Data for the task →
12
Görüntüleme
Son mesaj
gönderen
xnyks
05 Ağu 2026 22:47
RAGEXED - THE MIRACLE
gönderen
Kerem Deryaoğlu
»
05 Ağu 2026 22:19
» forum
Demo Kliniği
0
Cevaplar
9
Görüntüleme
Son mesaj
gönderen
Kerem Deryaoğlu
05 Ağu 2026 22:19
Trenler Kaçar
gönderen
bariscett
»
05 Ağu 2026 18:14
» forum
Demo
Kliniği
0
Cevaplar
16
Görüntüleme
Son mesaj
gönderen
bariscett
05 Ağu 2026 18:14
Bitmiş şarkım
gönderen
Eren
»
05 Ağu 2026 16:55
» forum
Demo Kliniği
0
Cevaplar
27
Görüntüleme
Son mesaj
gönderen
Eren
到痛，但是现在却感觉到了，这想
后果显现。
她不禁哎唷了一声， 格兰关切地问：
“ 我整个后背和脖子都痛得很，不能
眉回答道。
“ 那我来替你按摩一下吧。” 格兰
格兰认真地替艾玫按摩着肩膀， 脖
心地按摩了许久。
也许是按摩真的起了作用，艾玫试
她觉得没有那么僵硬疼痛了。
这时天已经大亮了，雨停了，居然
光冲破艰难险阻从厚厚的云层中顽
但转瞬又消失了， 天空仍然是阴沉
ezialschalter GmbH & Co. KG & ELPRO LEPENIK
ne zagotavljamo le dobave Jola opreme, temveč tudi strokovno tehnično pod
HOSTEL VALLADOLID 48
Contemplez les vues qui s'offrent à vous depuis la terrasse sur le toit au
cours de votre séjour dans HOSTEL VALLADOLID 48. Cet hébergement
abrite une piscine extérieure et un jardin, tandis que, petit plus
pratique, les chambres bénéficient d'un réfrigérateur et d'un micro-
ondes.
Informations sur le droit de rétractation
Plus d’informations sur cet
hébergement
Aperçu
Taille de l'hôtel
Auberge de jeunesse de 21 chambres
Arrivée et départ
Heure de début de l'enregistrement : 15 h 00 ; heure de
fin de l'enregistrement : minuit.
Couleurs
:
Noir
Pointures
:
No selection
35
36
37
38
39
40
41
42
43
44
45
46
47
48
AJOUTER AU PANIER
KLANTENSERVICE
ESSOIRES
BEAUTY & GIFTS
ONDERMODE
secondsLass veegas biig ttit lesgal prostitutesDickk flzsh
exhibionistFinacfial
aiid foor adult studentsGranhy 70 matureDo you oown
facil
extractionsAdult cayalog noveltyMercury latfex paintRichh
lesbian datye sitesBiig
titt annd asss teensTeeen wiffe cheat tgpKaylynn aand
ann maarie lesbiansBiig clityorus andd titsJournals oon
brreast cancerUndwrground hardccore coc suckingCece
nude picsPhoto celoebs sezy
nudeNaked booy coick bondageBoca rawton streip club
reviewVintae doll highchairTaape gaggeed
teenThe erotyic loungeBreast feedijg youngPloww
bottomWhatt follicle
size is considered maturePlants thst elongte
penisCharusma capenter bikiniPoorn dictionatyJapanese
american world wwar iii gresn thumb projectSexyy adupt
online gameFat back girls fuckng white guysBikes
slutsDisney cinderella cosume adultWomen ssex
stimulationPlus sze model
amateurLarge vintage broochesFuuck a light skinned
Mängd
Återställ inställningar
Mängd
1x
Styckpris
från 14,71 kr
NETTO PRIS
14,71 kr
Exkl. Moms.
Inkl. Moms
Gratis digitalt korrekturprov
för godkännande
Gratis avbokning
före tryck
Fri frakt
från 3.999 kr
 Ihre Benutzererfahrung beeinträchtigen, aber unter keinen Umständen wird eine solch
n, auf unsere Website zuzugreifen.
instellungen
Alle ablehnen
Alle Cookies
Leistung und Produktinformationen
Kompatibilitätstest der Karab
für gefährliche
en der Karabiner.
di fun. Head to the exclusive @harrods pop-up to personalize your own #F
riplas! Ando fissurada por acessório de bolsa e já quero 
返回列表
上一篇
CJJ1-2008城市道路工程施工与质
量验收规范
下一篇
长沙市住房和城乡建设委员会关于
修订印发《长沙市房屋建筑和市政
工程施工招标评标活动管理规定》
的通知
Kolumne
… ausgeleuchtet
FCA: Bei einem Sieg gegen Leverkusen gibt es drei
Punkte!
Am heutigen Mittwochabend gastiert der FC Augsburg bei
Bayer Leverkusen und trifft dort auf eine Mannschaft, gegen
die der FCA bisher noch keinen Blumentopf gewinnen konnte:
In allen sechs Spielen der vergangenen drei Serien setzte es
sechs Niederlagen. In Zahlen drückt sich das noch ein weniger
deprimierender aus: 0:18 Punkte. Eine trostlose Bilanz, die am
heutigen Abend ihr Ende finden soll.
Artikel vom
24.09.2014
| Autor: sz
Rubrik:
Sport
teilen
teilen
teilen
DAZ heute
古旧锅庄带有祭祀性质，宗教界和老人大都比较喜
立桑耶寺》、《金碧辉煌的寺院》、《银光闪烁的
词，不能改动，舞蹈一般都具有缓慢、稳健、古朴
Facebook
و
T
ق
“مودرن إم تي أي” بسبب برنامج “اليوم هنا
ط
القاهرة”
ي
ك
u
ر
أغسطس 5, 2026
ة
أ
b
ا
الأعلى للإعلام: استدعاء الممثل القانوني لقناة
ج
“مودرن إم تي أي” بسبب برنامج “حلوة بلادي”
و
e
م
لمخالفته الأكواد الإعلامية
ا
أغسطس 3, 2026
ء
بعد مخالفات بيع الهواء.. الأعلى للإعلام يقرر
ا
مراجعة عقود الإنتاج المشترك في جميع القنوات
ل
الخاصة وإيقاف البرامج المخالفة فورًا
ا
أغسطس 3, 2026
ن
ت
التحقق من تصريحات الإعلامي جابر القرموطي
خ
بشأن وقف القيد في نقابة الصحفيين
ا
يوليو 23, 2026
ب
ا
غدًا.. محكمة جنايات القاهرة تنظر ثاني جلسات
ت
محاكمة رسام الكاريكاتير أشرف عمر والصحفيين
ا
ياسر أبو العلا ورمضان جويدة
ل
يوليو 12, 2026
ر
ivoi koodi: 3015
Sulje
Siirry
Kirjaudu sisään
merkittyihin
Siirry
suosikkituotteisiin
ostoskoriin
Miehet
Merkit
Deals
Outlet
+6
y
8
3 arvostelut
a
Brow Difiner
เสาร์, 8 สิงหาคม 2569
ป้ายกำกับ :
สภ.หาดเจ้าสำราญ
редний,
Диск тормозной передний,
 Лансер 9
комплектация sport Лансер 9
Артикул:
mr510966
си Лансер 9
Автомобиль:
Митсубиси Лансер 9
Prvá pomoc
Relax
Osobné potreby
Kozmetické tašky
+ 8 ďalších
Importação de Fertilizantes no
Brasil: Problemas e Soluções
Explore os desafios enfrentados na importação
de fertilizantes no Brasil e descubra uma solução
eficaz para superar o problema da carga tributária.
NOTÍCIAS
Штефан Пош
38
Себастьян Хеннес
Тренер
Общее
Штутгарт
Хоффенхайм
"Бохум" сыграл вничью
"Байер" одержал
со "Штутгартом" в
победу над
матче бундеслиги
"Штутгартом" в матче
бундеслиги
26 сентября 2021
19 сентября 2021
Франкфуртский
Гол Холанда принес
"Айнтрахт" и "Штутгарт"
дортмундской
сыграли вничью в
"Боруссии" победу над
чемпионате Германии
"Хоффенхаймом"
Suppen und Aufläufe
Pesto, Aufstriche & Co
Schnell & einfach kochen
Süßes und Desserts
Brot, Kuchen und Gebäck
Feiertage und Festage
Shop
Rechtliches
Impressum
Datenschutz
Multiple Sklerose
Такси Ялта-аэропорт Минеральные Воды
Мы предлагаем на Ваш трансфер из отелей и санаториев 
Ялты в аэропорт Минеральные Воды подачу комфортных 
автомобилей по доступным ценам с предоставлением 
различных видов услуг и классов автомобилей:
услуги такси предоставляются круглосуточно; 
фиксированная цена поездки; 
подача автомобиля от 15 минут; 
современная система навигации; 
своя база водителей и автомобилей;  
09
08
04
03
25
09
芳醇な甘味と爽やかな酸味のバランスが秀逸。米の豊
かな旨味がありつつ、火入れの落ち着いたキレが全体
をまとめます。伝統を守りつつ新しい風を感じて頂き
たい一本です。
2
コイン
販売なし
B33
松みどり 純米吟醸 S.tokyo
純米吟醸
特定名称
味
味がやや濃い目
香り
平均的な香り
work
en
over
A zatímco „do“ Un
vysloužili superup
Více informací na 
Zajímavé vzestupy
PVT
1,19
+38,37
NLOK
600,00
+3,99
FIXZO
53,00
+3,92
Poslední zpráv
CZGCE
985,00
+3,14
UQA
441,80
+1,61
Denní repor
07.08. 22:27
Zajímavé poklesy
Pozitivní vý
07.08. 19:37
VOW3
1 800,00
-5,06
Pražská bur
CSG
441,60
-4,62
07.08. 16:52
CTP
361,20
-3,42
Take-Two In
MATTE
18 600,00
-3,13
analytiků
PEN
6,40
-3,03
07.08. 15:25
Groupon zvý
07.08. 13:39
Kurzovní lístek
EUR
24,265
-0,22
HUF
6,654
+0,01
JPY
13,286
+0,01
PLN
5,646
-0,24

What the task asks → Copy each line of the listing above that contains the word "Leverkusen".

Solution →
FCA: Bei einem Sieg gegen Leverkusen gibt es drei
Bayer Leverkusen und trifft dort auf eine Mannschaft, gegen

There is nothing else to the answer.